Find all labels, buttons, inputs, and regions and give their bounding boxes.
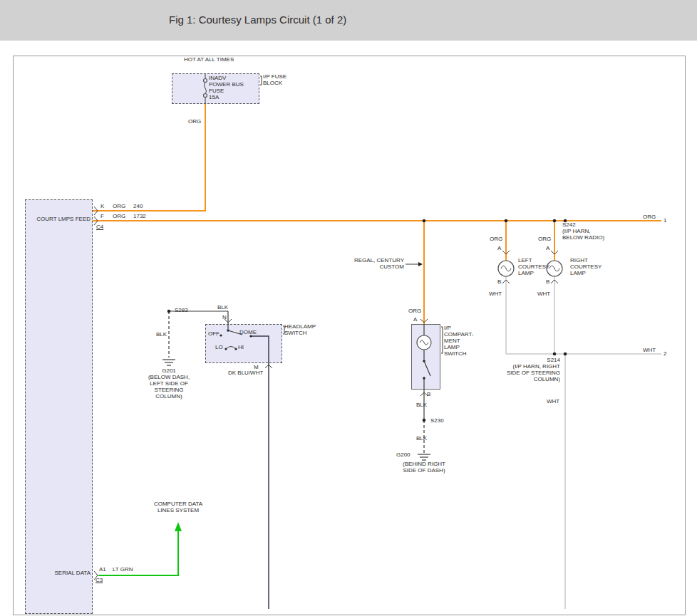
g200-line: SIDE OF DASH) [381, 467, 467, 474]
wire-label-blk-s230-top: BLK [416, 402, 427, 408]
fuse-block-label: I/P FUSE BLOCK [263, 73, 286, 86]
wire-label-wht-right: WHT [643, 347, 656, 353]
ground-g201-label: G201 (BELOW DASH, LEFT SIDE OF STEERING … [133, 367, 205, 400]
ground-g200-name: G200 [396, 451, 411, 458]
serial-data-label: SERIAL DATA [41, 570, 91, 576]
wire-label-org-feed: ORG [188, 118, 201, 125]
pin-a1-label: A1 [99, 566, 106, 573]
s242-line: (I/P HARN, [562, 228, 604, 234]
ip-switch-line: I/P [444, 325, 473, 331]
splice-s283-label: S283 [175, 307, 188, 313]
right-courtesy-lamp-label: RIGHT COURTESY LAMP [570, 257, 602, 276]
ground-g200-location: (BEHIND RIGHT SIDE OF DASH) [381, 461, 467, 474]
left-lamp-pin-b: B [497, 278, 501, 285]
hot-at-all-times-label: HOT AT ALL TIMES [184, 56, 234, 63]
headlamp-pin-n: N [222, 314, 227, 320]
left-lamp-line: COURTESY [518, 263, 549, 270]
ip-compartment-lamp-switch-box [411, 324, 440, 390]
headlamp-position-lo: LO [215, 344, 223, 350]
s214-line: (I/P HARN, RIGHT [497, 363, 560, 370]
right-lamp-line: LAMP [570, 270, 602, 276]
headlamp-position-hi: HI [238, 344, 244, 350]
wire-label-lt-grn: LT GRN [113, 566, 133, 573]
ip-switch-pin-b: B [427, 391, 430, 397]
fuse-line: POWER BUS [209, 81, 244, 88]
s242-line: BELOW RADIO) [562, 234, 604, 241]
title-bar: Fig 1: Courtesy Lamps Circuit (1 of 2) [0, 0, 697, 41]
wire-label-blk-n: BLK [217, 304, 228, 310]
headlamp-switch-label: HEADLAMP SWITCH [284, 323, 316, 336]
pin-k-label: K [100, 203, 104, 209]
splice-s230-label: S230 [430, 417, 444, 424]
headlamp-position-dome: DOME [239, 329, 257, 335]
wire-label-org-1732: ORG [113, 213, 125, 219]
court-lmps-feed-label: COURT LMPS FEED [27, 216, 91, 222]
ip-switch-line: LAMP [444, 344, 473, 350]
left-module-box [25, 199, 93, 614]
regal-century-note: REGAL, CENTURY CUSTOM [342, 257, 404, 270]
g201-line: G201 [133, 367, 205, 374]
wire-label-wht-left-lamp: WHT [489, 291, 502, 297]
fuse-line: 15A [209, 94, 244, 100]
s242-line: S242 [562, 221, 604, 228]
g201-line: COLUMN) [133, 393, 205, 400]
left-lamp-line: LEFT [518, 257, 549, 263]
computer-line: COMPUTER DATA [140, 501, 216, 507]
regal-line: CUSTOM [342, 263, 404, 270]
g200-line: (BEHIND RIGHT [381, 461, 467, 467]
wire-label-dk-blu-wht: DK BLU/WHT [228, 370, 263, 376]
g201-line: STEERING [133, 387, 205, 393]
page-title: Fig 1: Courtesy Lamps Circuit (1 of 2) [169, 14, 346, 26]
splice-s214-label: S214 (I/P HARN, RIGHT SIDE OF STEERING C… [497, 357, 560, 382]
left-lamp-line: LAMP [518, 270, 549, 276]
wire-label-org-switch: ORG [408, 308, 421, 314]
computer-data-lines-label: COMPUTER DATA LINES SYSTEM [140, 501, 216, 513]
s214-line: S214 [497, 357, 560, 363]
right-lamp-line: COURTESY [570, 263, 602, 270]
fuse-block-line: I/P FUSE [263, 73, 286, 80]
diagram-page: Fig 1: Courtesy Lamps Circuit (1 of 2) [0, 0, 697, 616]
circuit-1732-label: 1732 [133, 213, 146, 219]
offpage-ref-1: 1 [664, 217, 666, 224]
connector-c4-label: C4 [96, 224, 103, 230]
ip-lamp-switch-label: I/P COMPART- MENT LAMP SWITCH [444, 325, 473, 357]
fuse-line: FUSE [209, 88, 244, 94]
wire-label-blk-g201: BLK [156, 331, 167, 338]
fuse-block-line: BLOCK [263, 80, 286, 86]
ip-switch-line: MENT [444, 338, 473, 344]
circuit-240-label: 240 [133, 203, 143, 209]
offpage-ref-2: 2 [664, 350, 666, 357]
ip-switch-pin-a: A [413, 316, 417, 323]
wire-label-wht-right-lamp: WHT [537, 291, 550, 297]
splice-s242-label: S242 (I/P HARN, BELOW RADIO) [562, 221, 604, 241]
diagram-frame [13, 56, 686, 615]
headlamp-label-line: SWITCH [284, 330, 316, 336]
s214-line: COLUMN) [497, 376, 560, 382]
left-courtesy-lamp-label: LEFT COURTESY LAMP [518, 257, 549, 276]
wire-label-wht-vertical: WHT [547, 398, 559, 404]
headlamp-label-line: HEADLAMP [284, 323, 316, 330]
fuse-name-label: INADV POWER BUS FUSE 15A [209, 75, 244, 100]
wire-label-blk-s230-bottom: BLK [416, 435, 427, 442]
left-lamp-pin-a: A [497, 245, 501, 251]
wire-label-org-right: ORG [643, 214, 656, 220]
wire-label-org-left-lamp: ORG [490, 236, 502, 242]
right-lamp-pin-b: B [546, 278, 549, 285]
headlamp-position-off: OFF [208, 330, 220, 337]
right-lamp-pin-a: A [546, 245, 549, 251]
fuse-line: INADV [209, 75, 244, 81]
g201-line: (BELOW DASH, [133, 374, 205, 380]
wire-label-org-240: ORG [113, 203, 125, 209]
right-lamp-line: RIGHT [570, 257, 602, 263]
regal-line: REGAL, CENTURY [342, 257, 404, 263]
wire-label-org-right-lamp: ORG [538, 236, 551, 242]
computer-line: LINES SYSTEM [140, 507, 216, 513]
ip-switch-line: COMPART- [444, 331, 473, 338]
g201-line: LEFT SIDE OF [133, 380, 205, 387]
pin-f-label: F [100, 213, 104, 219]
connector-c3-label: C3 [95, 577, 103, 583]
ip-switch-line: SWITCH [444, 350, 473, 357]
s214-line: SIDE OF STEERING [497, 370, 560, 376]
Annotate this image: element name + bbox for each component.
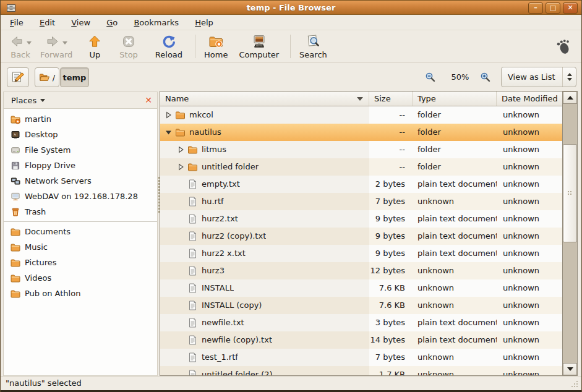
minimize-button[interactable]: – (528, 2, 543, 14)
sidebar-item-trash[interactable]: Trash (4, 204, 157, 219)
window-resize-grip[interactable] (570, 380, 579, 388)
column-header-size[interactable]: Size (369, 92, 413, 106)
path-current-button[interactable]: temp (60, 67, 89, 87)
note-pencil-icon (11, 70, 25, 84)
path-root-button[interactable]: / (35, 67, 59, 87)
home-folder-icon (11, 114, 20, 124)
table-row[interactable]: empty.txt 2 bytes plain text document un… (160, 176, 562, 193)
table-row[interactable]: INSTALL (copy) 7.6 KB unknown unknown (160, 297, 562, 314)
places-header[interactable]: Places ✕ (4, 92, 157, 109)
menu-file[interactable]: File (3, 15, 30, 30)
menu-bookmarks[interactable]: Bookmarks (127, 15, 186, 30)
open-folder-icon (39, 72, 50, 82)
sidebar-item-network-servers[interactable]: Network Servers (4, 173, 157, 189)
sidebar-item-floppy[interactable]: Floppy Drive (4, 158, 157, 173)
menu-view[interactable]: View (64, 15, 97, 30)
back-arrow-icon (9, 34, 24, 49)
up-arrow-icon (87, 34, 102, 49)
up-button[interactable]: Up (87, 33, 102, 59)
text-file-icon (187, 266, 198, 276)
table-row[interactable]: hurz2 x.txt 9 bytes plain text document … (160, 245, 562, 262)
scroll-up-icon[interactable] (563, 92, 577, 104)
folder-icon (187, 162, 198, 172)
menu-help[interactable]: Help (188, 15, 220, 30)
scrollbar-thumb[interactable] (563, 144, 577, 242)
sidebar-item-documents[interactable]: Documents (4, 224, 157, 239)
expander-closed-icon[interactable] (164, 110, 173, 120)
zoom-level: 50% (445, 67, 476, 87)
zoom-in-icon[interactable] (480, 72, 491, 83)
sidebar-item-pictures[interactable]: Pictures (4, 255, 157, 270)
expander-open-icon[interactable] (164, 127, 173, 137)
computer-button[interactable]: Computer (239, 33, 279, 59)
zoom-out-icon[interactable] (425, 72, 436, 83)
edit-location-button[interactable] (7, 67, 29, 87)
view-mode-combo[interactable]: View as List (501, 67, 576, 87)
close-button[interactable]: ✕ (563, 2, 578, 14)
statusbar: "nautilus" selected (1, 376, 581, 390)
table-row[interactable]: hurz3 12 bytes unknown unknown (160, 262, 562, 279)
table-row[interactable]: hurz2 (copy).txt 9 bytes plain text docu… (160, 228, 562, 245)
sidebar-item-pub-on-athlon[interactable]: Pub on Athlon (4, 286, 157, 301)
menu-edit[interactable]: Edit (33, 15, 62, 30)
menubar: File Edit View Go Bookmarks Help (1, 15, 581, 30)
location-bar: / temp 50% View as List (1, 64, 581, 90)
folder-icon (11, 289, 20, 299)
sidebar-item-desktop[interactable]: Desktop (4, 127, 157, 142)
table-row[interactable]: newfile.txt 3 bytes plain text document … (160, 314, 562, 331)
column-header-name[interactable]: Name (160, 92, 369, 106)
home-button[interactable]: Home (204, 33, 228, 59)
scroll-down-icon[interactable] (563, 363, 577, 375)
titlebar[interactable]: temp - File Browser – □ ✕ (1, 0, 581, 15)
toolbar: Back Forward Up Stop Reload Home Compute… (1, 30, 581, 63)
text-file-icon (187, 214, 198, 224)
column-header-date[interactable]: Date Modified (497, 92, 562, 106)
folder-icon (11, 273, 20, 283)
table-row[interactable]: untitled folder -- folder unknown (160, 158, 562, 176)
table-row[interactable]: INSTALL 7.6 KB unknown unknown (160, 279, 562, 297)
sort-descending-icon (357, 97, 363, 101)
reload-icon (161, 34, 176, 49)
drive-icon (11, 145, 20, 155)
expander-closed-icon[interactable] (176, 162, 186, 172)
sidebar-item-martin[interactable]: martin (4, 111, 157, 127)
text-file-icon (187, 249, 198, 258)
sidebar-item-file-system[interactable]: File System (4, 142, 157, 158)
forward-arrow-icon (45, 34, 60, 49)
text-file-icon (187, 370, 198, 375)
places-dropdown-icon[interactable] (40, 99, 45, 102)
column-header-type[interactable]: Type (413, 92, 497, 106)
text-file-icon (187, 318, 198, 328)
table-row[interactable]: newfile (copy).txt 14 bytes plain text d… (160, 331, 562, 349)
search-button[interactable]: Search (299, 33, 327, 59)
reload-button[interactable]: Reload (155, 33, 182, 59)
maximize-button[interactable]: □ (546, 2, 560, 14)
status-text: "nautilus" selected (6, 378, 82, 388)
folder-icon (175, 127, 186, 137)
table-row[interactable]: litmus -- folder unknown (160, 141, 562, 158)
text-file-icon (187, 335, 198, 345)
table-row[interactable]: mkcol -- folder unknown (160, 106, 562, 124)
back-button[interactable]: Back (9, 33, 32, 59)
forward-button[interactable]: Forward (40, 33, 72, 59)
remote-share-icon (11, 192, 20, 202)
forward-history-dropdown-icon[interactable] (62, 41, 67, 45)
expander-closed-icon[interactable] (176, 145, 186, 155)
table-row[interactable]: untitled folder (2) 1.7 KB unknown unkno… (160, 366, 562, 375)
folder-icon (187, 145, 198, 155)
table-row-selected[interactable]: nautilus -- folder unknown (160, 124, 562, 141)
sidebar-item-videos[interactable]: Videos (4, 270, 157, 286)
combo-spinner-icon[interactable] (562, 67, 576, 87)
table-row[interactable]: hurz2.txt 9 bytes plain text document un… (160, 210, 562, 228)
vertical-scrollbar[interactable] (562, 92, 577, 375)
table-row[interactable]: test_1.rtf 7 bytes unknown unknown (160, 349, 562, 366)
table-row[interactable]: hu.rtf 7 bytes unknown unknown (160, 193, 562, 210)
menu-go[interactable]: Go (100, 15, 124, 30)
sidebar-item-webdav[interactable]: WebDAV on 192.168.178.28 (4, 189, 157, 204)
back-history-dropdown-icon[interactable] (27, 41, 32, 45)
stop-button[interactable]: Stop (119, 33, 138, 59)
sidebar-item-music[interactable]: Music (4, 239, 157, 255)
sidebar-separator (4, 221, 157, 222)
sidebar-close-icon[interactable]: ✕ (145, 96, 152, 104)
home-icon (208, 34, 223, 49)
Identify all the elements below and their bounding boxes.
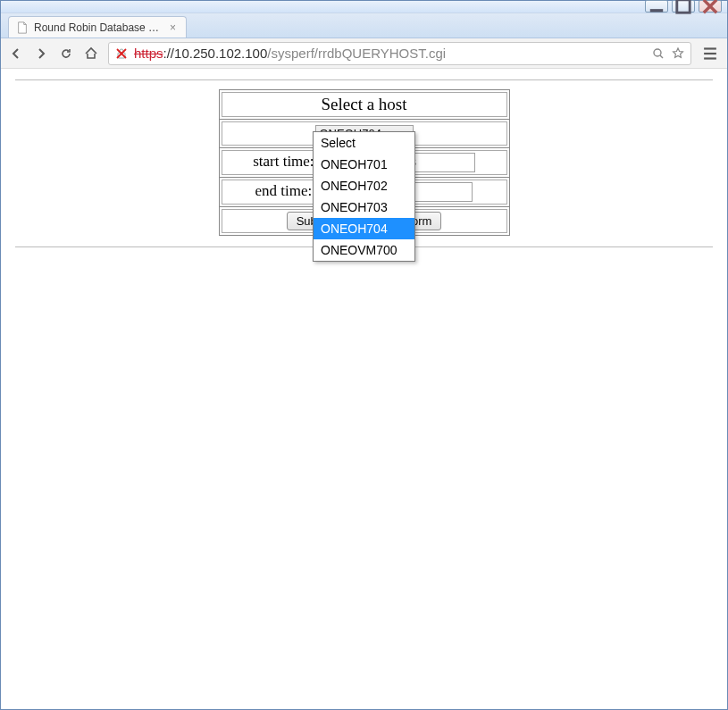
window-maximize-button[interactable] [672,0,695,13]
zoom-icon[interactable] [651,46,665,61]
end-time-label: end time: [255,182,313,199]
host-option[interactable]: ONEOH702 [314,175,414,196]
start-time-label: start time: [253,153,314,170]
page-icon [16,21,29,34]
tab-close-button[interactable]: × [170,23,179,32]
host-option[interactable]: ONEOH703 [314,196,414,218]
chrome-menu-button[interactable] [700,44,720,63]
page-viewport: Select a host ONEOH704 [1,69,727,709]
host-option[interactable]: Select [314,132,414,154]
divider-top [15,79,713,80]
window-close-button[interactable] [699,0,722,13]
host-option[interactable]: ONEOVM700 [314,239,414,261]
browser-window: Round Robin Database Q… × [0,0,728,710]
host-option[interactable]: ONEOH701 [314,154,414,175]
tab-title: Round Robin Database Q… [34,21,164,34]
browser-tab[interactable]: Round Robin Database Q… × [8,16,187,38]
bookmark-star-icon[interactable] [671,46,685,61]
url-scheme: https [134,46,163,61]
ssl-error-icon [114,46,129,61]
window-controls [645,0,722,13]
reload-button[interactable] [58,46,74,62]
host-option[interactable]: ONEOH704 [314,218,414,239]
window-minimize-button[interactable] [645,0,668,13]
svg-line-8 [660,55,663,58]
url-path: /sysperf/rrdbQUERYHOST.cgi [267,46,446,61]
url-bar[interactable]: https://10.250.102.100/sysperf/rrdbQUERY… [108,42,691,65]
window-titlebar [1,1,727,13]
svg-rect-1 [677,0,690,13]
tab-strip: Round Robin Database Q… × [1,13,727,38]
url-text: https://10.250.102.100/sysperf/rrdbQUERY… [134,46,646,61]
home-button[interactable] [83,46,99,62]
host-select-popup[interactable]: SelectONEOH701ONEOH702ONEOH703ONEOH704ON… [313,131,415,262]
form-header: Select a host [222,92,507,117]
forward-button[interactable] [33,46,49,62]
browser-toolbar: https://10.250.102.100/sysperf/rrdbQUERY… [1,38,727,69]
back-button[interactable] [8,46,24,62]
url-host: ://10.250.102.100 [163,46,268,61]
svg-point-7 [654,49,661,56]
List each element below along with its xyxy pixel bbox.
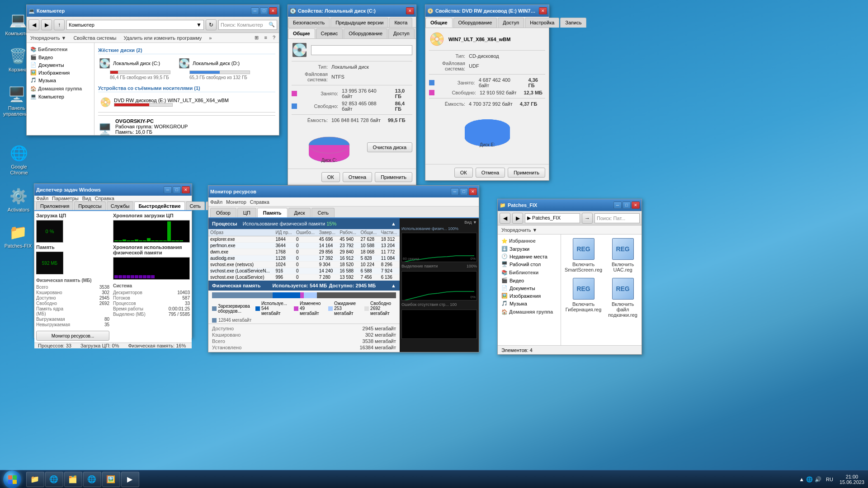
resmon-tab-disk[interactable]: Диск <box>288 208 311 217</box>
tab-security[interactable]: Безопасность <box>288 18 330 27</box>
resmon-menu-monitor[interactable]: Монитор <box>224 199 248 205</box>
taskmgr-minimize[interactable]: ─ <box>164 186 172 193</box>
tm-menu-file[interactable]: Файл <box>34 196 50 201</box>
explorer-titlebar[interactable]: 💻 Компьютер ─ □ ✕ <box>27 5 279 17</box>
patches-minimize[interactable]: ─ <box>613 202 622 209</box>
mem-scroll-up[interactable]: ▲ <box>391 283 396 288</box>
sidebar-images[interactable]: 🖼️Изображения <box>28 69 92 76</box>
props-c-cancel[interactable]: Отмена <box>343 172 372 182</box>
menu-remove-program[interactable]: Удалить или изменить программу <box>122 35 203 41</box>
refresh-btn[interactable]: ↻ <box>206 19 217 30</box>
menu-more[interactable]: » <box>207 35 213 41</box>
sidebar-home-group[interactable]: 🏠 Домашняя группа <box>28 84 92 93</box>
taskmgr-maximize[interactable]: □ <box>173 186 181 193</box>
patches-docs[interactable]: 📄Документы <box>500 284 559 292</box>
menu-organize[interactable]: Упорядочить ▼ <box>28 35 68 41</box>
patches-titlebar[interactable]: 📁 Patches_FIX ─ □ ✕ <box>498 199 642 211</box>
patches-back[interactable]: ◀ <box>500 213 510 224</box>
dvd-tab-access[interactable]: Доступ <box>498 18 524 28</box>
props-c-apply[interactable]: Применить <box>375 172 412 182</box>
desktop-icon-patches[interactable]: 📁 Patches-FIX <box>2 221 34 251</box>
props-c-close[interactable]: ✕ <box>406 7 414 14</box>
resmon-menu-file[interactable]: Файл <box>208 199 224 205</box>
explorer-close[interactable]: ✕ <box>269 7 277 14</box>
tab-quota[interactable]: Квота <box>389 18 412 27</box>
file-hibernate[interactable]: REG Включить Гибернация.reg <box>565 278 602 318</box>
dvd-cancel[interactable]: Отмена <box>476 168 505 178</box>
explorer-minimize[interactable]: ─ <box>251 7 259 14</box>
patches-go[interactable]: → <box>582 213 593 224</box>
patches-forward[interactable]: ▶ <box>512 213 523 224</box>
dvd-tab-hardware[interactable]: Оборудование <box>453 18 497 28</box>
dvd-tab-record[interactable]: Запись <box>560 18 586 28</box>
resmon-tab-overview[interactable]: Обзор <box>210 208 236 217</box>
props-c-titlebar[interactable]: 💽 Свойства: Локальный диск (C:) ✕ <box>288 5 416 17</box>
sidebar-video[interactable]: 🎬Видео <box>28 53 92 61</box>
tab-general[interactable]: Общие <box>288 28 315 38</box>
props-c-ok[interactable]: ОК <box>321 172 340 182</box>
taskmgr-close[interactable]: ✕ <box>182 186 190 193</box>
sidebar-music[interactable]: 🎵Музыка <box>28 76 92 84</box>
disk-c-info[interactable]: 💽 Локальный диск (C:) <box>98 57 170 70</box>
patches-downloads[interactable]: ⬇️Загрузки <box>500 245 559 253</box>
patches-menu-organize[interactable]: Упорядочить ▼ <box>500 227 539 233</box>
tm-tab-processes[interactable]: Процессы <box>74 202 105 210</box>
tm-menu-params[interactable]: Параметры <box>50 196 80 201</box>
resmon-titlebar[interactable]: Монитор ресурсов ─ □ ✕ <box>208 186 479 197</box>
explorer-maximize[interactable]: □ <box>260 7 268 14</box>
disk-d-info[interactable]: 💽 Локальный диск (D:) <box>178 57 250 70</box>
resmon-tab-network[interactable]: Сеть <box>311 208 334 217</box>
resmon-tab-cpu[interactable]: ЦП <box>237 208 256 217</box>
patches-images[interactable]: 🖼️Изображения <box>500 292 559 300</box>
dvd-tab-settings[interactable]: Настройка <box>525 18 559 28</box>
tm-tab-network[interactable]: Сеть <box>186 202 205 210</box>
sidebar-docs[interactable]: 📄Документы <box>28 61 92 69</box>
patches-recent[interactable]: 🕐Недавние места <box>500 253 559 260</box>
tab-service[interactable]: Сервис <box>316 28 343 38</box>
patches-music[interactable]: 🎵Музыка <box>500 300 559 307</box>
view-btn1[interactable]: ⊞ <box>253 35 260 41</box>
dvd-tab-general[interactable]: Общие <box>425 18 453 28</box>
taskbar-item-explorer[interactable]: 📁 <box>26 472 44 487</box>
start-button[interactable] <box>0 470 24 488</box>
taskbar-item-media[interactable]: 🖼️ <box>102 472 120 487</box>
tab-access[interactable]: Доступ <box>388 28 415 38</box>
nav-forward[interactable]: ▶ <box>41 19 52 30</box>
view-btn2[interactable]: ≡ <box>262 35 269 41</box>
tray-arrow[interactable]: ▲ <box>799 476 804 483</box>
tray-network[interactable]: 🌐 <box>806 476 813 483</box>
taskmgr-titlebar[interactable]: Диспетчер задач Windows ─ □ ✕ <box>34 184 192 196</box>
file-pagefile[interactable]: REG Включить файл подкачки.reg <box>608 278 638 318</box>
resmon-menu-help[interactable]: Справка <box>248 199 271 205</box>
tm-tab-apps[interactable]: Приложения <box>36 202 73 210</box>
search-bar[interactable]: Поиск: Компьютер 🔍 <box>218 20 277 30</box>
tray-volume[interactable]: 🔊 <box>815 476 821 483</box>
address-bar[interactable]: Компьютер ▼ <box>66 20 204 30</box>
menu-sys-props[interactable]: Свойства системы <box>71 35 118 41</box>
tm-menu-help[interactable]: Справка <box>93 196 116 201</box>
tm-tab-services[interactable]: Службы <box>107 202 134 210</box>
resmon-close[interactable]: ✕ <box>469 188 477 195</box>
patches-desktop[interactable]: 🖥️Рабочий стол <box>500 260 559 268</box>
dvd-ok[interactable]: ОК <box>454 168 473 178</box>
monitor-resources-btn[interactable]: Монитор ресурсов... <box>36 331 109 341</box>
patches-maximize[interactable]: □ <box>623 202 631 209</box>
nav-up[interactable]: ↑ <box>54 19 65 30</box>
dvd-apply[interactable]: Применить <box>508 168 545 178</box>
resmon-tab-memory[interactable]: Память <box>257 208 288 217</box>
tab-prev-versions[interactable]: Предыдущие версии <box>330 18 388 27</box>
desktop-icon-activators[interactable]: ⚙️ Activators <box>3 185 34 215</box>
clean-disk-btn[interactable]: Очистка диска <box>367 142 412 152</box>
resmon-minimize[interactable]: ─ <box>451 188 459 195</box>
sidebar-computer[interactable]: 💻Компьютер <box>28 93 92 100</box>
patches-close[interactable]: ✕ <box>632 202 640 209</box>
taskbar-clock[interactable]: 21:00 15.06.2023 <box>836 474 868 485</box>
disk-c-name-input[interactable] <box>311 45 412 55</box>
taskbar-item-chrome[interactable]: 🌐 <box>83 472 101 487</box>
taskbar-item-explorer2[interactable]: 🗂️ <box>64 472 82 487</box>
file-smartscreen[interactable]: REG Включить SmartScreen.reg <box>565 238 602 272</box>
desktop-icon-chrome[interactable]: 🌐 Google Chrome <box>3 142 35 178</box>
props-dvd-titlebar[interactable]: 📀 Свойства: DVD RW дисковод (E:) WIN7_UL… <box>425 5 549 17</box>
taskbar-item-wmp[interactable]: ▶ <box>121 472 139 487</box>
view-btn[interactable]: Вид ▼ <box>401 220 477 225</box>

Task description. Check each line of the records for the string "Изображения" and copy those that have it.

Your response.
sidebar-images[interactable]: 🖼️Изображения <box>28 69 92 76</box>
patches-images[interactable]: 🖼️Изображения <box>500 292 559 300</box>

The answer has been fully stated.